2 Unincorporated Santa Susa~ Entire home/~ 34.4 -119. 34 2018-09-29 6.62 2 142
3 Paramount Entire home/~ 33.9 -118. 324 2018-09-11 5.57 2 112.
4 Del Aire Entire home/~ 33.9 -118. 784 2018-06-18 5.23 14 110.
5 Bellflower Entire home/~ 33.9 -118. 184 2018-09-28 5.16 6 127.
6 Manchester Square Private room 34.0 -118. 43 2018-10-02 7.44 5 63
I’m a little concerned about the longer neighbourhood names, so I’ll make some adjustments before plotting.
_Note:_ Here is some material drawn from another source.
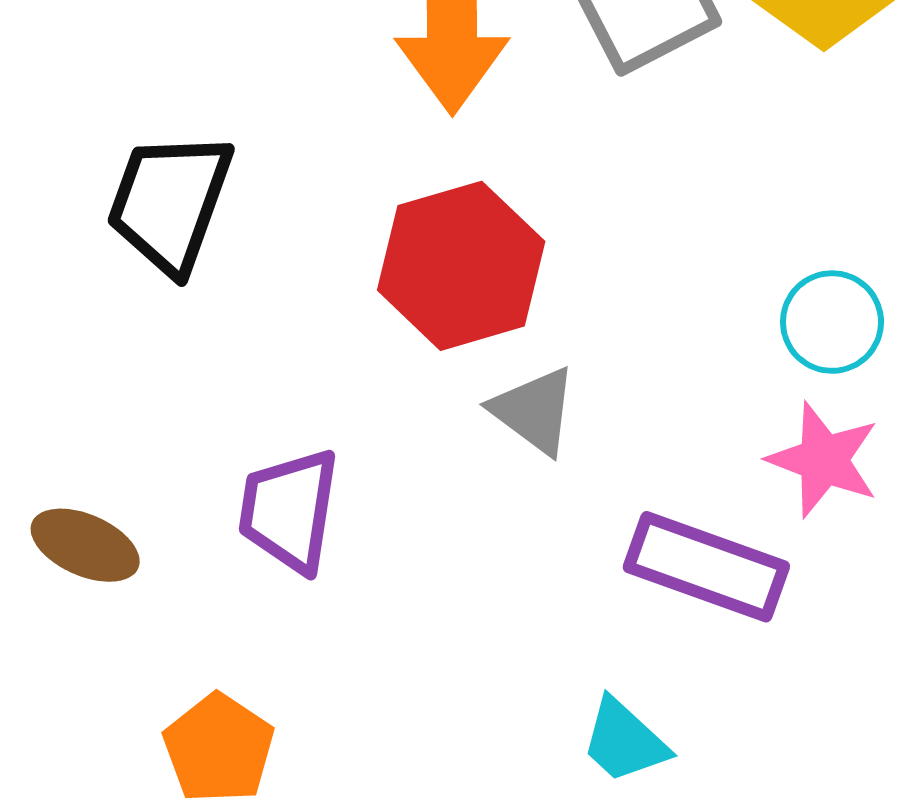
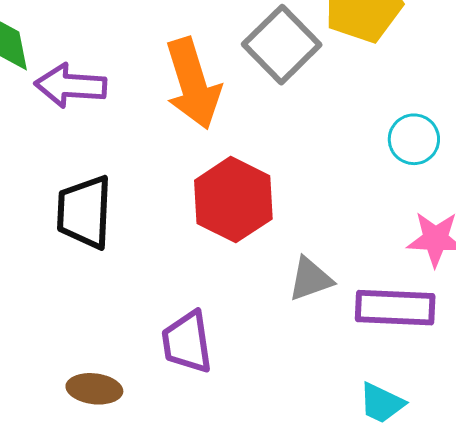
cyan circle: (832, 322) -> (414, 139), moved
gray triangle: (534, 411) -> (310, 279), moved, turned -39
I want to sub in line breaks in place of spaces - but not all the spaces, and not all of the labels, so it’s going to be a very silly, manual process until I learn how to be better:
reviews_top5_monthly$neighbourhood <- sub("Unincorporated Santa Susana ", "Santa Susana\\\n", reviews_top5_monthly$neighbourhood)
reviews_top5_monthly$neighbourhood <- sub("Hills Estates", "Hills\\\nEstates", reviews_top5_monthly$neighbourhood)
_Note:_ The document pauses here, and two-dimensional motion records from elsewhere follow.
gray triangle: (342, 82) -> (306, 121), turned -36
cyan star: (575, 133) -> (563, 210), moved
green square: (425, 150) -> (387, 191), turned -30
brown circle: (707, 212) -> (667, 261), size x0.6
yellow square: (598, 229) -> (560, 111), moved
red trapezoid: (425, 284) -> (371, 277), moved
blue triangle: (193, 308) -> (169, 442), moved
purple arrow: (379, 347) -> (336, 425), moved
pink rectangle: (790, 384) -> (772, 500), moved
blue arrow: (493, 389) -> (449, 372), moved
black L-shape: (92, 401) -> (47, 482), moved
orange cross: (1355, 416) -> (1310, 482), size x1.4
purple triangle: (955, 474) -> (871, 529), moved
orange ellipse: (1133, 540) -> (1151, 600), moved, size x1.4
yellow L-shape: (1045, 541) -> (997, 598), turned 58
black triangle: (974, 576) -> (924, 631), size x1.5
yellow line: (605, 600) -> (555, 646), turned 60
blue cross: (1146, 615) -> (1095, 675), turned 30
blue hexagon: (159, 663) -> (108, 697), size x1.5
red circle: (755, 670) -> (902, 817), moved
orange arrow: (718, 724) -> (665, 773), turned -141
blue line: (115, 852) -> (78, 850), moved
reviews_top5_monthly$neighbourhood <- sub("Hills/Crenshaw", "Hills/\\\nCrenshaw", reviews_top5_monthly$neighbourhood)
And the two plots:
ggplot(reviews_top5_total, aes(x = neighbourhood, y = number_of_reviews, color = room_type)) +
geom_point(size = 4) +
geom_segment(aes(x = neighbourhood, xend = neighbourhood, y = 0, yend = number_of_reviews)) +
coord_flip() +
facet_grid(room_type ~ ., scale = "free_y") +
scale_color_manual(values = c("#efa35c", "#4ab8b8", "#1b3764"), guide = FALSE) +
labs(title = "Most Reviewed Neighbourhoods v1", subtitle = "Based on total number of reviews", x = "", y = "Total Reviews") +
theme_minimal() +
theme(plot.title=element_text(vjust=2, face = "bold"),
plot.subtitle=element_text(color = "gray60"),
axis.title.x=element_text(vjust=-1, face = "bold"),
axis.title.y=element_text(vjust=4, face = "bold"),
strip.text.y = element_text(size = 10.5, face = "bold"))
ggplot(reviews_top5_monthly, aes(x = neighbourhood, y = reviews_per_month, color = room_type)) +
geom_point(size = 4) +
geom_segment(aes(x = neighbourhood, xend = neighbourhood, y = 0, yend = reviews_per_month)) +
coord_flip() +
facet_grid(room_type ~ ., scale = "free_y") +
scale_color_manual(values = c("#efa35c", "#4ab8b8", "#1b3764"), guide = FALSE) +
labs(title = "Most Reviewed Neighbourhoods v2", subtitle = "Based on reviews per month (average of listings)", x = "", y = "Average Reviews per Month") + theme_minimal() +
theme(plot.title=element_text(vjust=2, face = "bold"),
plot.subtitle=element_text(color = "gray60"),
axis.title.x=element_text(vjust=-1, face = "bold"),
axis.title.y=element_text(vjust=4, face = "bold"),
strip.text.y = element_text(size = 10.5, face = "bold"))
The top neighbourhoods are totally different using the two different metrics! There are certainly more listings in Venice, Hollywood, & co., and thus more total reviews, but when we look at the review rate in version 2, those neighbourhoods are reviewed much more frequently. Version 1 also suggests that entire home/apt options get way more reviews than private and shared rooms, but room type doesn’t appear to make much of a difference when we look at reviews per month.